On the side of revenues, President Obama was correct in refusing to take any options off of the commission’s table. No one likes raising revenue, and understandably so. But if you’re going to buy, you need to pay. … If need be, I am hopeful that both parties will agree to look at revenues as part of the solution—not as a gateway to higher spending, but as part of a compromise that cuts spending and balances the budget.

I don’t agree with everything Leader Hoyer has to say in his speech (e.g., I am much more concerned about the budget impacts of the pending health bills, and I view the recent PAYGO bill less favorably because of its many exceptions). But I appreciate how seriously he takes these issues.
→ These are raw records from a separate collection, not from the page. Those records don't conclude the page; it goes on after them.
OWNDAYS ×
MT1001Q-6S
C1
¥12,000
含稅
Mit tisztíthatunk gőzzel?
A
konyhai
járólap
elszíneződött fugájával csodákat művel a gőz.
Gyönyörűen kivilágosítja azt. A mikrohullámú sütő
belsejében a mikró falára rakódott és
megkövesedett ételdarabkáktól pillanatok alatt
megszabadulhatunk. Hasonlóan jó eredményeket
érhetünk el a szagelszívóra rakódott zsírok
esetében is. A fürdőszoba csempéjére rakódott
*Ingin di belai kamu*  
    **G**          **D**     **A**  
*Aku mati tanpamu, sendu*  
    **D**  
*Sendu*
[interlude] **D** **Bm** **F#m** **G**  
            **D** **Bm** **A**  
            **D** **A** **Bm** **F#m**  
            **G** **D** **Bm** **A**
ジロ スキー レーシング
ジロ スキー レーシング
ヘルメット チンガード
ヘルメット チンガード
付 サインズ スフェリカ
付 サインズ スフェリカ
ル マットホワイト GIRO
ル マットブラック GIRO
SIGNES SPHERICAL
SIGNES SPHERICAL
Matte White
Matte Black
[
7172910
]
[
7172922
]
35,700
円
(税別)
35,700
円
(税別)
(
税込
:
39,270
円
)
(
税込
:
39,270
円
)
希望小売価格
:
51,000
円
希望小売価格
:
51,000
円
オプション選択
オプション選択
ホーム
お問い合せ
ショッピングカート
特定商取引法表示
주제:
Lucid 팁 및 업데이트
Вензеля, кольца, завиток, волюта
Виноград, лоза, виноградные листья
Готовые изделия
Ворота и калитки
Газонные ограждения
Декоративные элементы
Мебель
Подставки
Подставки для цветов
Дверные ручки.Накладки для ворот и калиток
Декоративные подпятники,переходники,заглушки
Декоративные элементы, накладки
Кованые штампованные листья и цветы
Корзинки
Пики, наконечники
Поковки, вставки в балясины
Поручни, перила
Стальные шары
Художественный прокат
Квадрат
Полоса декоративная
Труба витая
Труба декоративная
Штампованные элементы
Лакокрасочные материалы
P.S. Bruce Bartlett also recommends the speech.

2 thoughts on “Budget Thoughts from Steny Hoyer”

  1. I’ve long said that I wish Hoyer were Speaker instead of that PartisanBot Pelosi (not that her counterparts on the right — Boehner and McCaonnell — are any better). Does Pelosi ever say anything that isn’t a vacuous partisan talking point?

    Hoyer seems like a more serious man than most on the issue of the long-term fiscal imbalance. I hope it’s not just posturing, and I hope he can bring folks on his “side” along and encourage the same from the other side. Redistricting reform for Congressional districts would help (using commissions to avoid the worst gerrymandering and in turn radicalization of the seat in the House).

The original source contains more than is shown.